We recommend that this element of the Bill is removed in its entirety.
EXAMINING THE IDEA of 'STIRRING UP HATRED' as a LEGAL CONCEPT
We acknowledge that words can 'stir up hatred'.
Some people might say that the BBC is involved in 'stirring up hatred' almost every day against white British people as a consequence of its obsession with the BLM movement and its questionable theories on race, and its apparently endless complaints about British society and history.
Recent comments by the Justice Secretary, himself, in Holyrood (10 June 2020), where he went to great lengths to bemoan the number of 'white' people in positions of authority in Scotland could be said to be 'stirring up hatred' against white people.
Even though that was surely not his intention, he could potentially be convicted under this law!
That nobody appears to have reported him yet does not change the fact that someone could feel 'threatened' by his words, or find his language 'abusive' and a court could decide that such words were 'likely to stir up hatred'.
The Justice Secretary also appears to have set himself up as a subjective arbiter of such matters already.

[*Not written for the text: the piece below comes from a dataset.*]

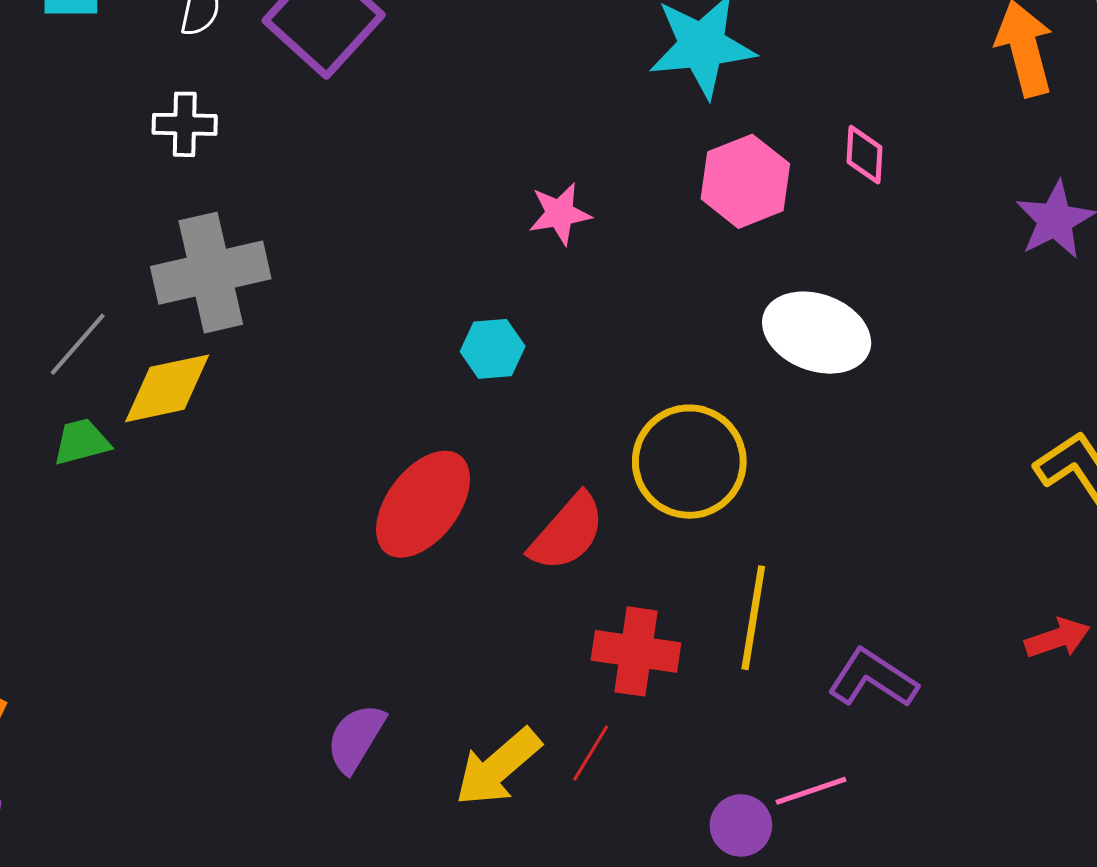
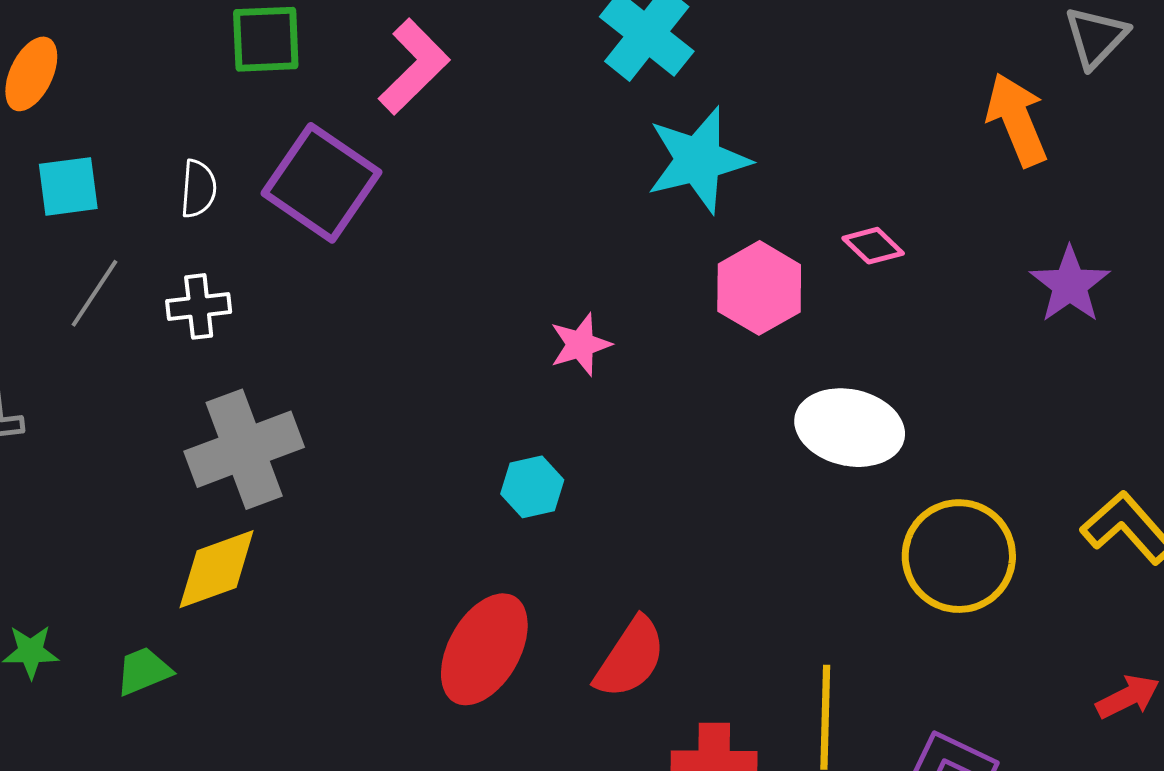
pink diamond: (865, 155) -> (873, 246), turned -42
gray line: (78, 344) -> (95, 293), moved
green trapezoid: (82, 442) -> (144, 671), moved
yellow circle: (689, 462) -> (959, 556), moved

In a Tweet he posted on 4 May 2020, he drew attention to comments on a Twitter thread, which, he stated, indicated the need for this law.

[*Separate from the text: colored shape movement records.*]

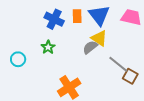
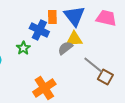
blue cross: (54, 19) -> (39, 30), moved
yellow triangle: (99, 38) -> (74, 39), turned -36

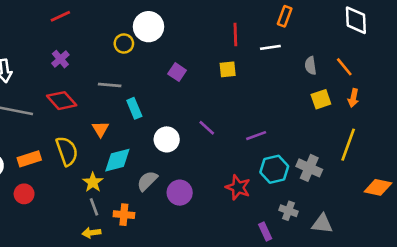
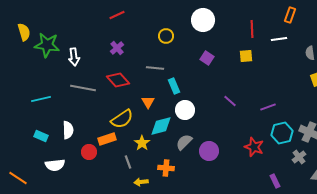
white circle: (149, 27) -> (203, 20), moved
white circle: (167, 139) -> (185, 110), moved
yellow semicircle: (67, 151) -> (122, 119), turned 75
orange rectangle: (29, 159) -> (107, 139), moved
gray line: (94, 207) -> (128, 162), moved
gray cross: (289, 211) -> (299, 157), moved, turned 32

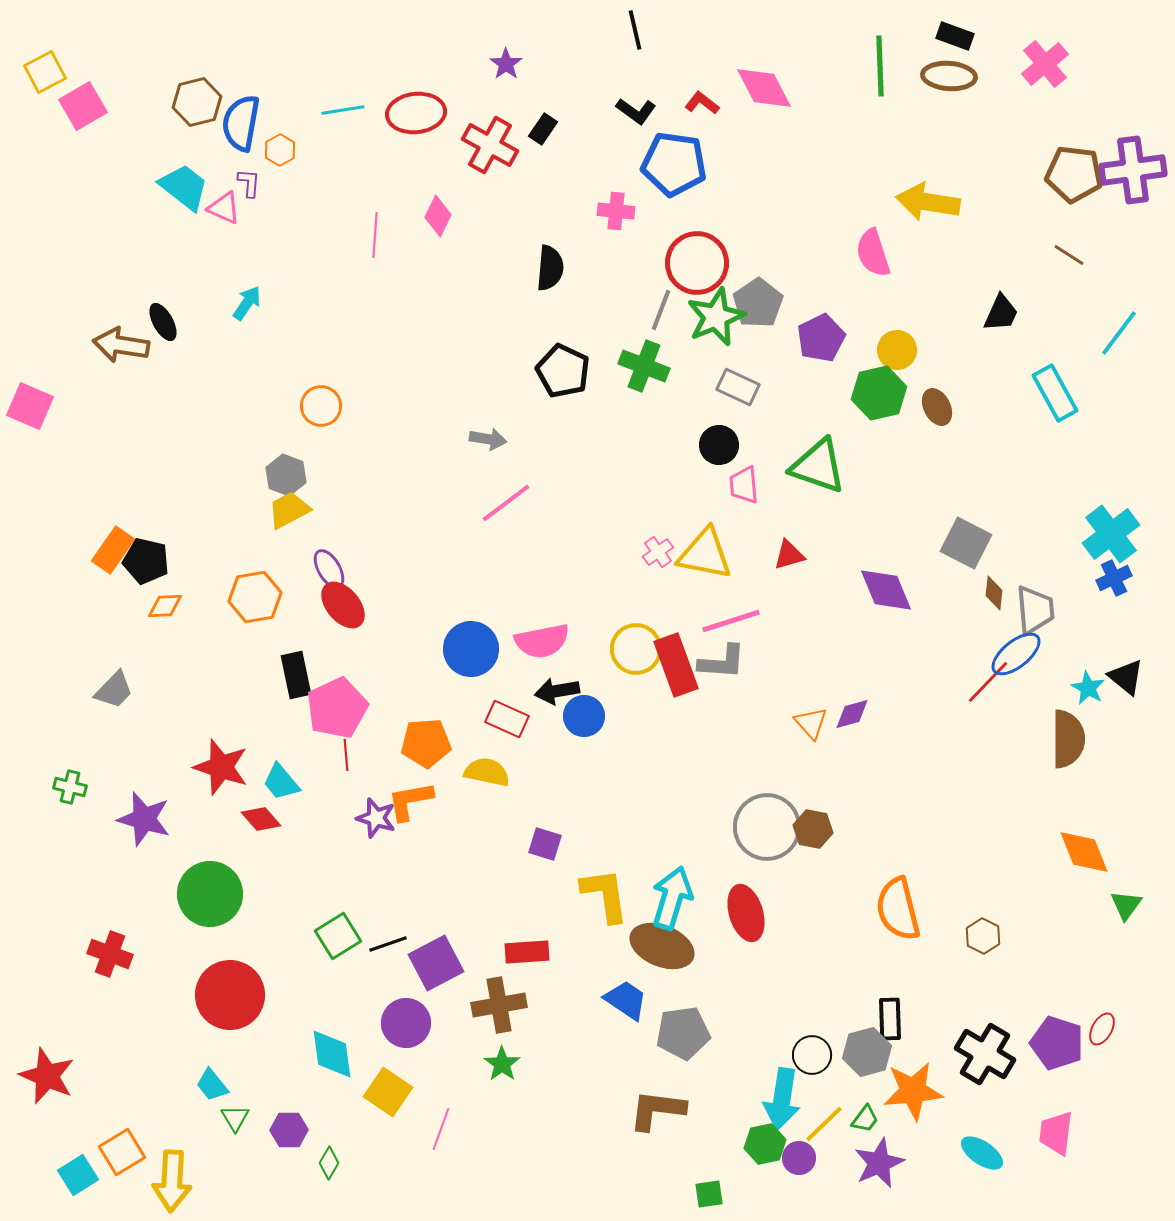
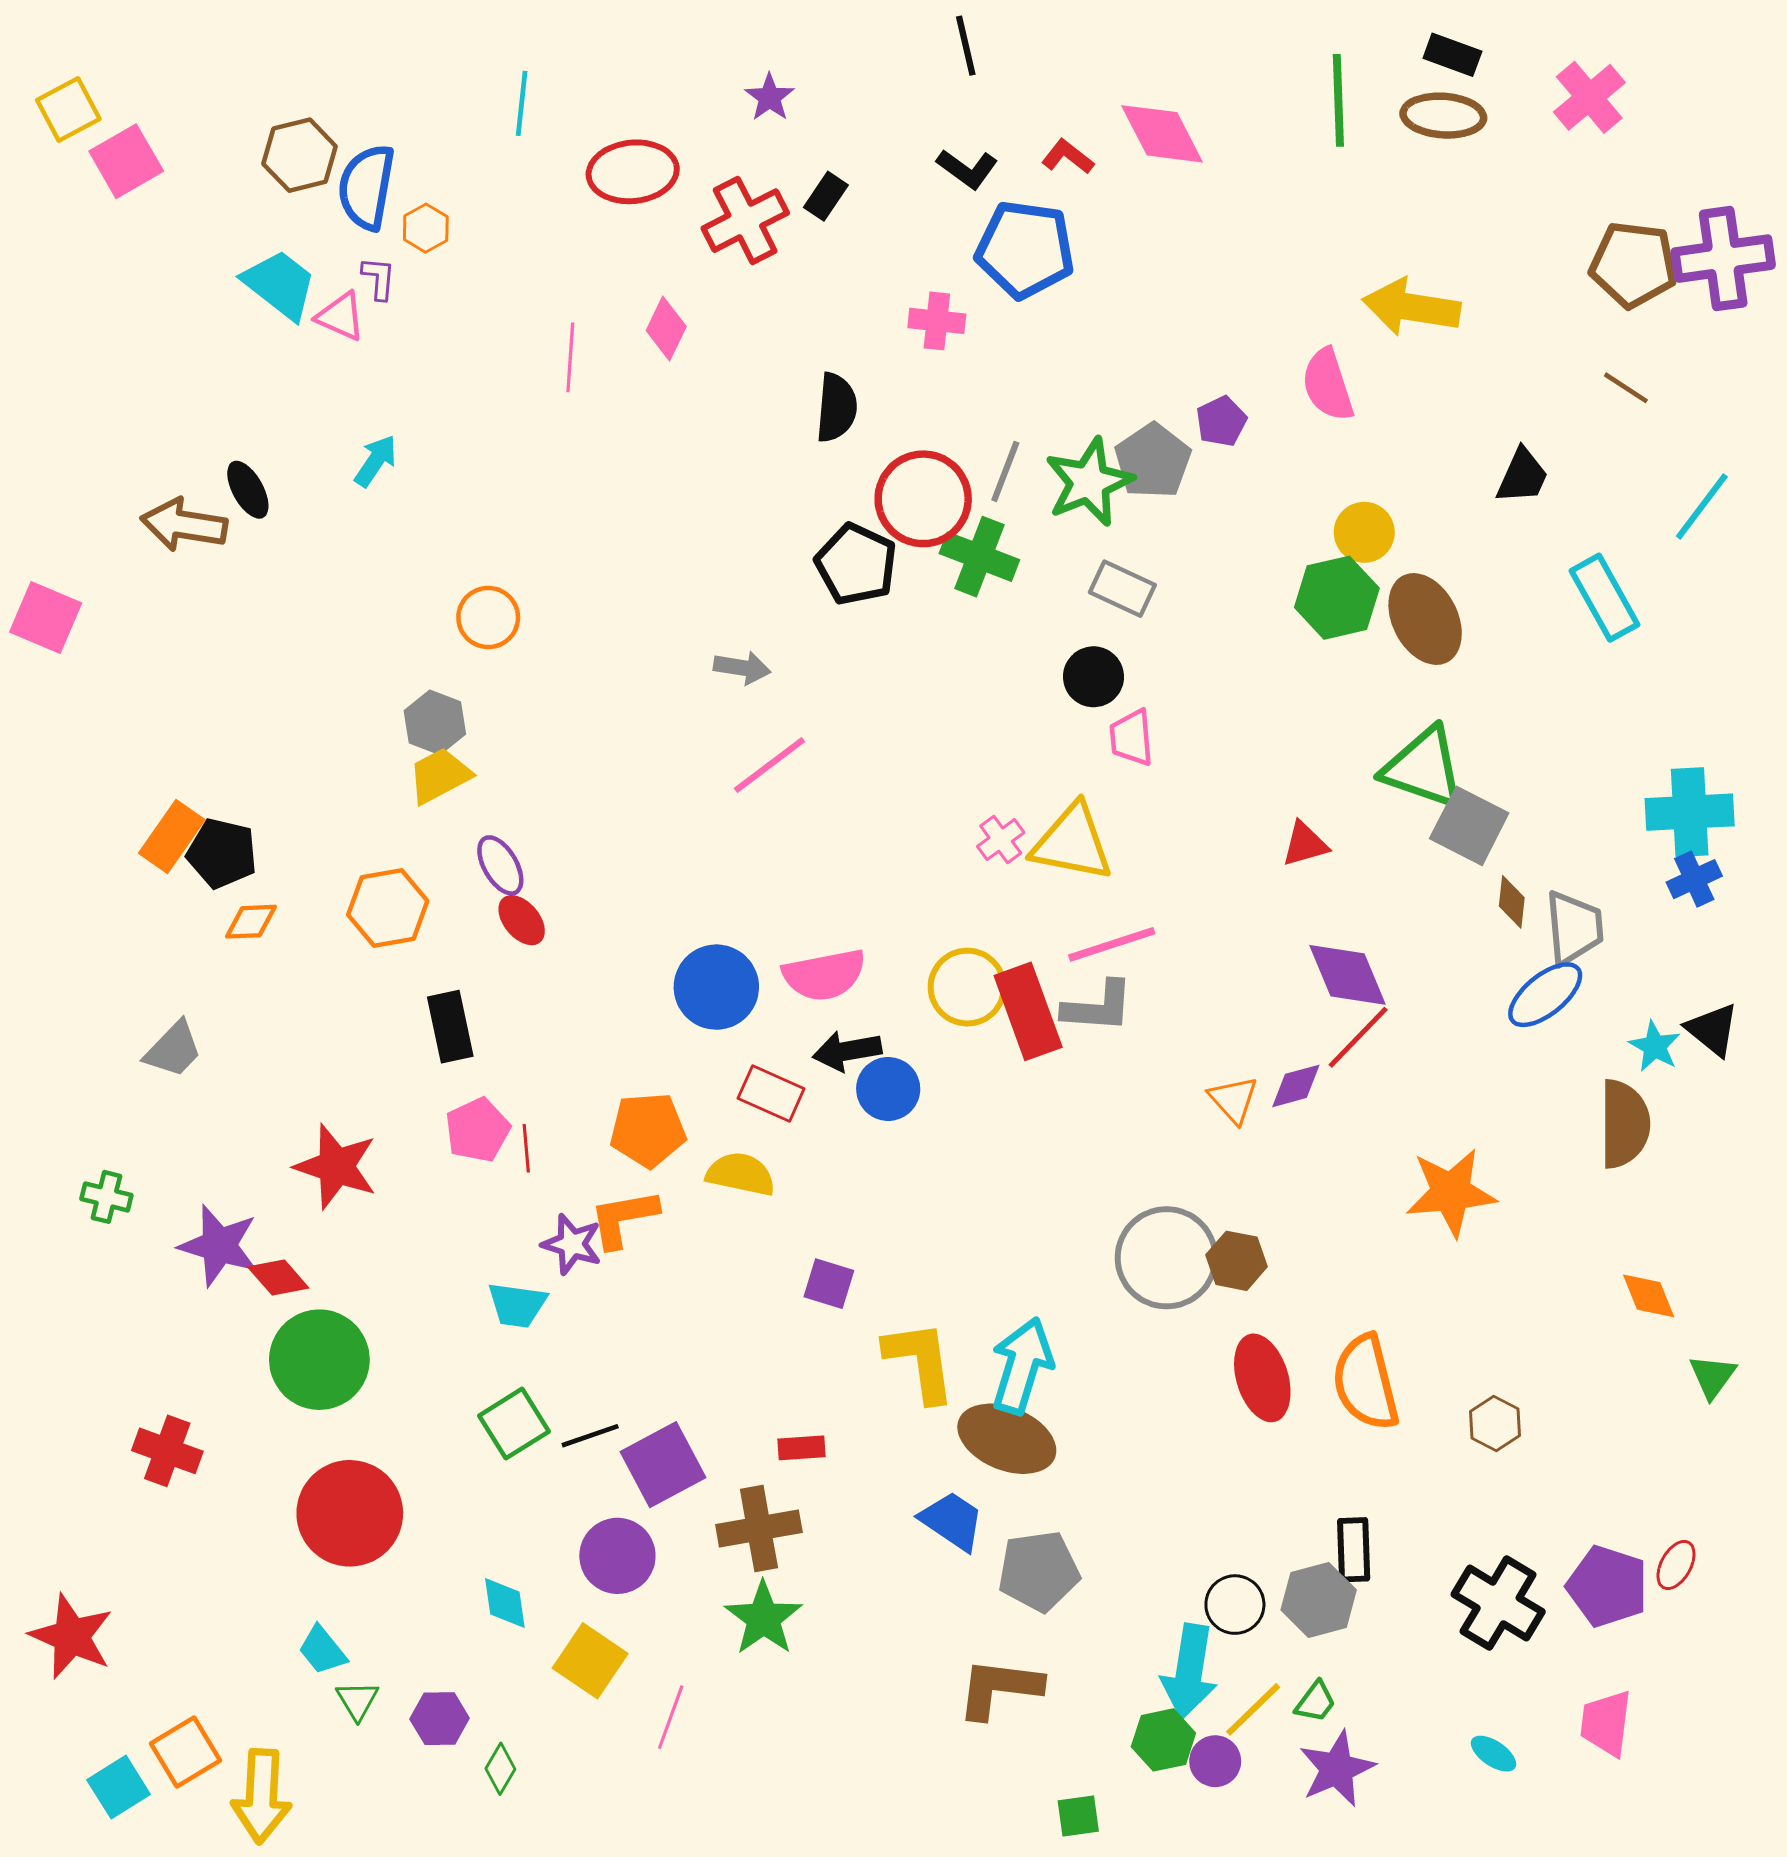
cyan line: (343, 110) -> (522, 103), moved, turned -75
red cross: (490, 145) -> (745, 221), turned 34
red circle: (697, 263) -> (923, 499), moved
purple pentagon: (821, 338) -> (1221, 421), moved, size x0.7
brown ellipse: (937, 407) -> (1425, 619), size x1.6
green triangle: (818, 466) -> (1424, 768), moved
cyan cross: (1111, 534) -> (1690, 812), turned 34
red triangle: (789, 555) -> (1305, 844), moved
purple diamond: (886, 590) -> (1347, 975), moved
red ellipse: (343, 605) -> (522, 920), size x0.7
red line: (988, 682) -> (1358, 1037), moved
pink pentagon: (337, 708) -> (478, 1130), moved, size x0.7
cyan trapezoid: (281, 782) -> (517, 1305), moved, turned -42
red diamond: (261, 819) -> (278, 1278), moved
orange diamond: (1084, 852) -> (1649, 1296), size x0.7
red ellipse: (746, 913) -> (1262, 1378), moved
red rectangle: (527, 952) -> (801, 1448), size x0.7
cyan diamond: (332, 1054) -> (505, 1603), size x0.7
green star: (502, 1064) -> (763, 1618), size x1.4
orange star: (913, 1091) -> (1451, 1192), moved
cyan ellipse: (982, 1153) -> (1493, 1754), size x0.7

We presume he must have already pronounced several of the correspondents 'guilty as charged'!
Yet, it is important to remember that the crime is not the 'threatening', 'abusive' or 'insulting' words, per se.

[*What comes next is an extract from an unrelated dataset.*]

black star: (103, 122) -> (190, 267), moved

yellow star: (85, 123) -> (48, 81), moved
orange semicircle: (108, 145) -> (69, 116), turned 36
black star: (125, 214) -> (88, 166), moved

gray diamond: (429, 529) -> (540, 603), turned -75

The crime is the 'stirring up of hatred' or the 'likely stirring up of hatred'.
We wonder the extent to which the Justice Secretary, and maybe even some courtrooms, are confused about this distinction?
RECOMMENDATION NUMBER 2: 'LIKELY TO STIR UP HATRED' should NOT be a LEGAL CONCEPT
Committing a crime without having the intention to commit a crime runs contrary to the Scots Law principle of mens rea – having 'the guilty mind'.
The guilty mind must normally be proven in Scots and English law. Without the intention to commit the crime, the person is not normally held guilty!
Yet in this Bill, it is not necessary to show that the defendant intended to 'stir up hatred'. It is only necessary to show that it is 'likely to stir up hatred'; and even if no hatred has actually been stirred up.
This removes the element of intention and deliberately widens the scope of the offence. It makes it easier to secure a conviction.
It has no place in this Bill and we recommend its removal.
RECOMMENDATION NUMBER 3: REMOVE LIABILITY of 'RESPONSIBLE INDIVIDUALS'
According to the Explanatory Notes:
Section 9 – Individual culpability where organisation commits offence
61. Section 9 makes provision for certain persons associated with different types of organisations to be held criminally liable for committing an offence under section 3 or 5, in addition to the organisation.
62. For that to happen, those persons (referred to in section 9 as "responsible individuals") must have consented to, or connived in, the organisation's commission of the offence, or have been guilty of neglect resulting in the organisation's committing the offence. Section 9(4) sets out a table explaining which type of person is a "responsible individual" in relation to different types of organisation listed in the table. For example, the director or secretary of a company, and a partner in a firm, are responsible individuals, so potentially have criminal liability for offences under section 3 or 5 committed by an organisation.
This is a blatant political attempt to extend the liability to everyone else in the company or organisation in order, deliberately, to close down the organisation. This political clause should be removed entirely from the Bill.
FREEDOM OF EXPRESSION: THE PROBLEM OF 'PERCEPTION'
and SUBJECTIVE OPINION
For a crime to be committed, the words used must 'stir up hatred' or be 'likely to stir up hatred'. What this means is that even if the words appear to some people to be 'threatening' or 'abusive' or 'insulting', it does not necessarily follow that they will lead to 'stirring up hatred' or be 'likely to stir up hatred'.
The result of the case will depend upon how these words are perceived by the complainant and the court.